I know, I know ... I can hear you ask the question why - or maybe that's my daughter nagging me for something, who knows.
I bought the pattern (New Look 6803) in February in time for the European summer, because my sister likes that sort of thing, but within 3 weeks of buying it she announced she was pregnant. Hmmm, then I thought - whilst feeling grumpy that I just spent 10 dollars on a pattern that I didn't really like - maybe I'll just make myself a dress that I could just wear around the house on days when it is so hot that you don't want to wear anything, but it wouldn't be polite to do so i.e. at Christmas when my mother-in-law is here and it is hot and sweaty and no rain in sight.
I cut it all out in a size 14 and then realised that our summer had come to an end, so I packed it away for this year. The thing is ... I have the attention of a 2 year old. I get distracted by something shiny ever so easily. The pattern just didn't hold my attention. The fabric said it's a cotton voile, but it is feels kinda funny and I now wonder whether it has any polyester in it, but I don't want to do a burn test otherwise I'll never wear it.
Anyway, I have finished it now. I machine basted the entire dress (never done that before), then adjusted for my small back and took in the sides. I probably took it in too much, because it's a little hard to take off, but I am still losing weight, so it might be easier soon :-)

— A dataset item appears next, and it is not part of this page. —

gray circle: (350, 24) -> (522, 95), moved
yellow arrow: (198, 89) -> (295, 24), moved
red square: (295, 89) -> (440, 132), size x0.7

I lowered the neckline, but added 2 small pleats. I french-seamed the whole dress and I flat felled the sleeve seams, which I had never done before.
The dress had facings - never done those either, but obviously after all the changes the facings I had were too large were too large. I drafted new facings and finished those with a little rolled hem (just how are you supposed to finish them when you haven't got a overlooker/serger ???). It looks quite pretty inside actually.
Overall I am still underwhelmed. It makes me look pregnant, because the fabric hasn't got enough drape. It would suit people with a different body shape I think. Actually when I am wearing it, it's not too bad, but in the pictures I think I look huge. I could add a belt, but that would defeat the purpose of it being light and airy.
However, I am giving it a year. If I haven't worn it in a year it gets given away, maybe, if I can part with me-made things by then.